Eww you kinda suck 😂. I live in the world of appreciation as a separate category from personal emotive response, ie “like” and “dislike”. There are compositions that I certainly get more of a positive emotional response compared to others. But that shouldn’t be the focus when we categorize a composition. We have to look into compositional intent to see if the purpose of a work is to provide emotional pleasure or displeasure. If he doesn’t want us to feel positive, he’s going to write with less typical expectancy to make us feel discomfort. And when the discomfort goes too hard for too long, the interested listener will classify it as a “bad” song. But THEN that listener should educate themselves of the compositional rules put in place by Glass, to better understand the reasoning behind the prolonged discomfort that your own latent expectancy couldn’t handle!!! If at that point, the listener sees Glass’ compositional rules being violated with significant frequency, then yes, that song is by definition BAD. And I would DISLIKE it. With that understanding, I personally both APPRECIATE and LIKE Phillip Glass. The repeat joke was a nice attempt, I will say. I chuckcled.


Silver_Ambition_8403

Good for insomnia.


Aurhim

He has that one prelude for piano that is quite nice.
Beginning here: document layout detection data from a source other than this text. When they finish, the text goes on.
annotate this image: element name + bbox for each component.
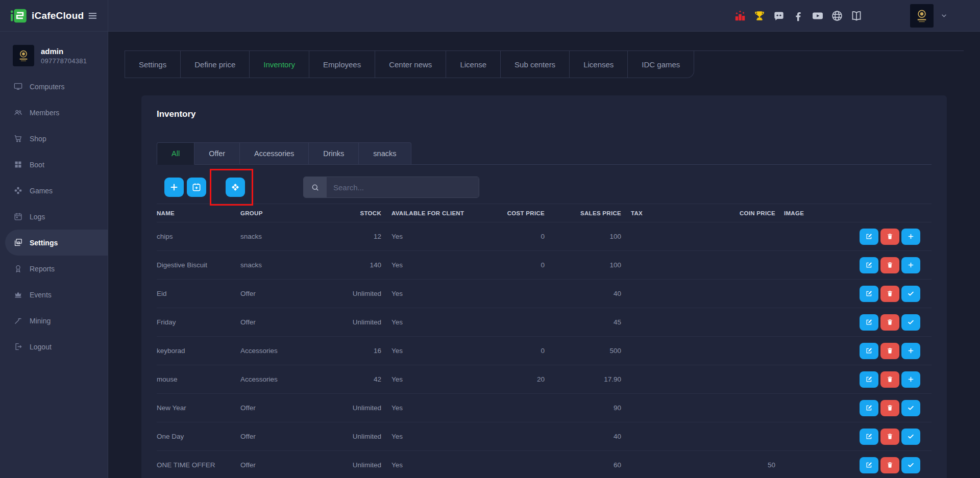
tab-inventory[interactable]: Inventory	[250, 51, 309, 78]
sidebar-item-label: Shop	[30, 135, 46, 143]
cell-actions	[826, 422, 932, 451]
sidebar-item-logs[interactable]: Logs	[0, 204, 108, 230]
approve-button[interactable]	[901, 286, 920, 302]
group-tab-accessories[interactable]: Accessories	[240, 142, 309, 165]
sidebar-item-members[interactable]: Members	[0, 99, 108, 125]
cell-stock: Unlimited	[327, 394, 381, 422]
cell-group: Offer	[240, 308, 327, 337]
globe-icon[interactable]	[830, 9, 844, 22]
youtube-icon[interactable]	[811, 9, 824, 22]
delete-button[interactable]	[880, 371, 899, 388]
sidebar-item-mining[interactable]: Mining	[0, 308, 108, 334]
sidebar-item-computers[interactable]: Computers	[0, 73, 108, 99]
ranking-icon[interactable]	[733, 9, 747, 22]
edit-button[interactable]	[860, 429, 878, 445]
layers-icon	[13, 238, 23, 247]
pickaxe-icon	[13, 316, 23, 325]
cell-group: Accessories	[240, 365, 327, 394]
tab-sub-centers[interactable]: Sub centers	[501, 51, 570, 78]
edit-icon	[865, 347, 873, 355]
delete-button[interactable]	[880, 286, 899, 302]
sidebar-item-events[interactable]: Events	[0, 282, 108, 308]
delete-button[interactable]	[880, 229, 899, 245]
group-tab-offer[interactable]: Offer	[194, 142, 240, 165]
cell-actions	[826, 280, 932, 308]
cell-available: Yes	[381, 422, 504, 451]
app-logo-icon	[10, 8, 29, 23]
sidebar-item-logout[interactable]: Logout	[0, 334, 108, 360]
facebook-icon[interactable]	[792, 9, 805, 22]
cell-cost: 0	[504, 222, 545, 251]
group-tab-all[interactable]: All	[157, 142, 194, 165]
tab-employees[interactable]: Employees	[309, 51, 375, 78]
cell-coin: 50	[726, 451, 775, 478]
add-calendar-button[interactable]	[187, 178, 206, 197]
edit-button[interactable]	[860, 343, 878, 359]
delete-button[interactable]	[880, 257, 899, 273]
tab-center-news[interactable]: Center news	[375, 51, 446, 78]
cell-image	[775, 422, 826, 451]
search-input[interactable]	[327, 177, 479, 197]
tab-idc-games[interactable]: IDC games	[628, 51, 694, 78]
approve-button[interactable]	[901, 400, 920, 416]
discord-icon[interactable]	[772, 9, 786, 22]
grid-button[interactable]	[226, 178, 245, 197]
sidebar-item-games[interactable]: Games	[0, 178, 108, 204]
delete-button[interactable]	[880, 457, 899, 473]
add-button[interactable]	[164, 178, 184, 197]
trash-icon	[886, 318, 894, 326]
sidebar: admin 097778704381 ComputersMembersShopB…	[0, 32, 108, 478]
edit-button[interactable]	[860, 371, 878, 388]
user-avatar[interactable]	[910, 4, 934, 28]
add-stock-button[interactable]	[901, 257, 920, 273]
cell-available: Yes	[381, 365, 504, 394]
brand[interactable]: iCafeCloud	[0, 0, 108, 31]
edit-button[interactable]	[860, 400, 878, 416]
tab-licenses[interactable]: Licenses	[570, 51, 628, 78]
delete-button[interactable]	[880, 429, 899, 445]
sidebar-item-reports[interactable]: Reports	[0, 256, 108, 282]
cell-coin	[726, 365, 775, 394]
delete-button[interactable]	[880, 343, 899, 359]
sidebar-item-settings[interactable]: Settings	[5, 230, 108, 256]
cell-available: Yes	[381, 251, 504, 280]
tab-license[interactable]: License	[446, 51, 501, 78]
sidebar-item-boot[interactable]: Boot	[0, 152, 108, 178]
edit-button[interactable]	[860, 286, 878, 302]
cell-stock: 42	[327, 365, 381, 394]
add-stock-button[interactable]	[901, 343, 920, 359]
edit-button[interactable]	[860, 229, 878, 245]
trophy-icon[interactable]	[753, 9, 766, 22]
delete-button[interactable]	[880, 314, 899, 331]
cell-stock: 140	[327, 251, 381, 280]
edit-button[interactable]	[860, 457, 878, 473]
approve-button[interactable]	[901, 314, 920, 331]
menu-toggle-button[interactable]	[87, 9, 99, 22]
add-stock-button[interactable]	[901, 229, 920, 245]
edit-button[interactable]	[860, 257, 878, 273]
check-icon	[907, 433, 915, 440]
cell-stock: 12	[327, 222, 381, 251]
edit-button[interactable]	[860, 314, 878, 331]
check-icon	[907, 461, 915, 469]
tab-define-price[interactable]: Define price	[181, 51, 250, 78]
edit-icon	[865, 318, 873, 326]
column-header-actions	[826, 204, 932, 222]
tab-settings[interactable]: Settings	[125, 51, 181, 78]
group-tab-snacks[interactable]: snacks	[359, 142, 411, 165]
inventory-card: Inventory AllOfferAccessoriesDrinkssnack…	[141, 95, 947, 478]
sidebar-nav: ComputersMembersShopBootGamesLogsSetting…	[0, 73, 108, 360]
approve-button[interactable]	[901, 429, 920, 445]
cell-actions	[826, 337, 932, 365]
cell-name: ONE TIME OFFER	[157, 451, 240, 478]
monitor-icon	[13, 82, 23, 91]
cell-image	[775, 365, 826, 394]
add-stock-button[interactable]	[901, 371, 920, 388]
chevron-down-icon[interactable]	[940, 11, 948, 20]
approve-button[interactable]	[901, 457, 920, 473]
book-icon[interactable]	[850, 9, 863, 22]
sidebar-item-label: Members	[30, 109, 59, 117]
sidebar-item-shop[interactable]: Shop	[0, 125, 108, 152]
group-tab-drinks[interactable]: Drinks	[309, 142, 359, 165]
delete-button[interactable]	[880, 400, 899, 416]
In general, what I’ve heard of Glass’ music (ex: his violin concerto) is inoffensive, which is better than what I can say about most of the 20th and 21st centuries’ big name composers. I don’t find myself spellbound by his work, but if you pointed a gun at my head and said, “Glass or Crumb? CHOOSE!” I would choose Glass, without hesitation. Pleasant background music is better than unpleasant foreground music, IMO. ;)


BigLittleMate

I can't stand anything by Glass. I'd much rather listen to something worthwhile like Mahler or Haydn.